Nonluminance-mediated changes in pupil diameter are thought to reflect changes in arousal regulated by the locus coeruleus-norepinephrine system (Joshi et al., 2016; Joshi and Gold, 2020; Murphyet al., 2014a). Previous studies have shown that periods of heightened arousal, driven by tonic neuromodulation and indexed by increased pupil diameter, are associated with more variable decision-making (de Gee et al., 2014, 2020; Murphy et al., 2014b; Van Den Brink et al., 2016). Our pre-decision pupil diameter results are consistent with those findings. Our results suggest that increased arousal would lead those who are more patient to quit earlier and those who are more impatient to wait longer before quitting. Manipulations of noradrenergic tone could shed additional light on the role that arousal plays in this choice process.

On the other hand, the increase in phasic pupil responses that we observed as a function of wait time may reflect not only noradrenergic surprise responses, but also dopaminergic reward prediction error responses (Colizoli et al., 2018; Van Slooten et al., 2018). In our study, surprise and reward prediction error co-occurred, since the most surprising events in the task were the tokens maturing and participants gaining 10¢. It is possible that these phasic responses reflect increased dopamine spike rates (Bayer and Glimcher, 2005; Schultz et al., 1997), since the locus coeruleus and dopaminergic nuclei are highly interconnected, and both receive inputs from the same prefrontal cortical regions (Sara, 2009). Moreover, pupil responses have been shown to correlate with blood-oxygenation-level-dependent (BOLD) signal in dopaminergic nuclei (de Gee et al., 2017). Additional research is needed to establish the roles of different neuromodulators during persistence decisions, as well as to explore the neurobiological underpinnings of individual differences in persistence.

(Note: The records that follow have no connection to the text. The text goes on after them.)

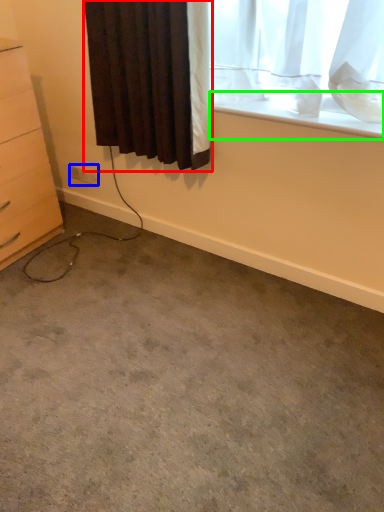 Question: Considering the real-world distances, which object is closest to curtain (highlighted by a red box)? electric outlet (highlighted by a blue box) or window sill (highlighted by a green box).

Choices:
 (A) electric outlet
 (B) window sill

Answer: (B) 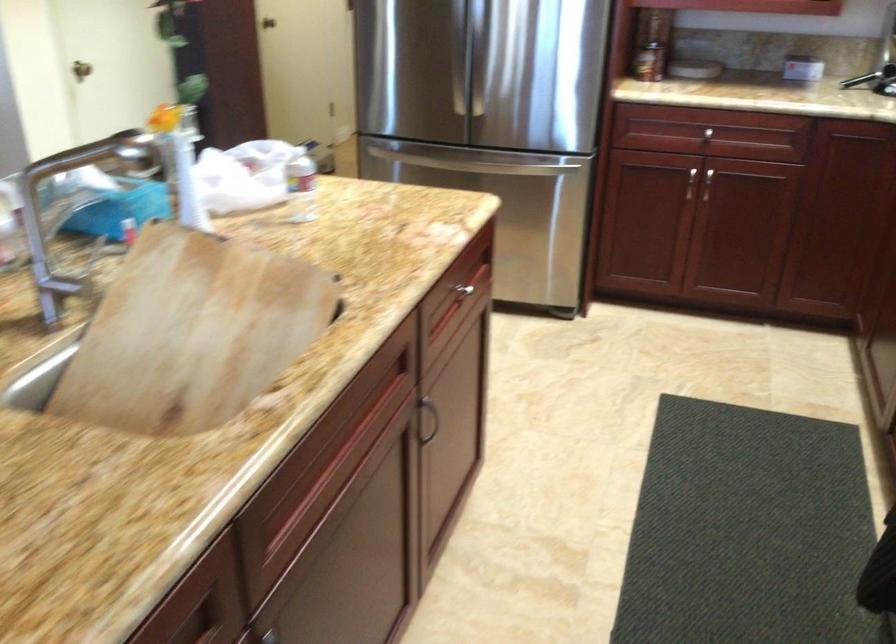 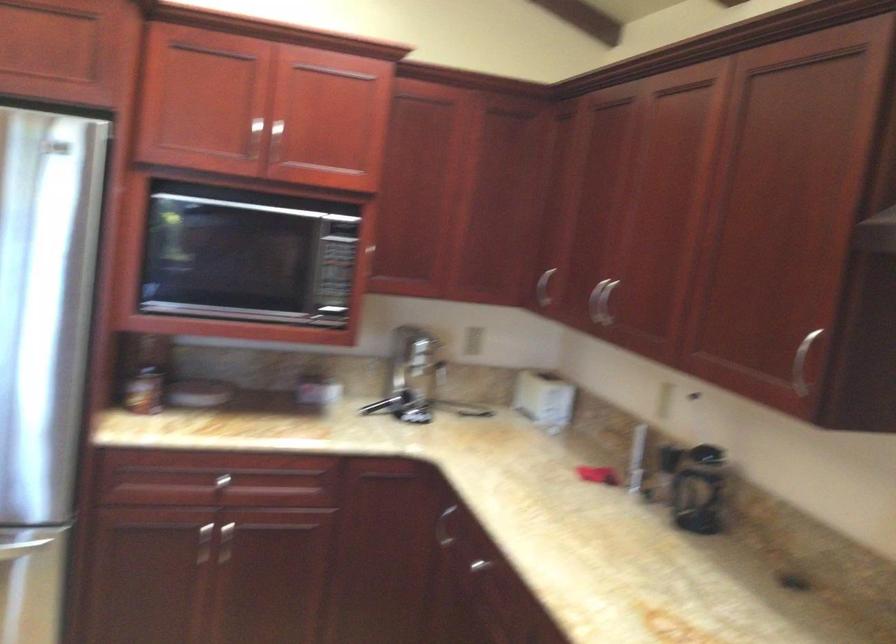 Locate, in the second image, the point that corresponds to pixel 685 182 in the first image.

Decisions about how long to wait for delayed rewards are ubiquitous and consequential, so it is critical to uncover the factors that influence persistence. We used a latent physiological marker of surprise and effort, pupil dilation, to show that decisions to quit waiting are the result of rational decision-making that takes into account expectations about temporally uncertain rewards, rather than the result of a failure to sustain effort. This finding has implications for interventions to promote persistence. For example, if in the face of uncertainty people generally assume that reward timing distributions are heavy-tailed, then providing information about reward timing may help people to persist longer in situations in which the actual distributions are not heavy-tailed (e.g., providing information about transportation times). These findings also shed new light on the links between individual differences in persistence and real-world success, suggesting that initial expectations about reward timing—which are likely to be shaped by life circumstances (Michaelson and Munakata, 2020; Watts et al., 2018) but are also malleable in response to experience (Kidd et al., 2013; McGuire and Kable, 2012)—are probably a more important determinant of success than the capacity for self-control is.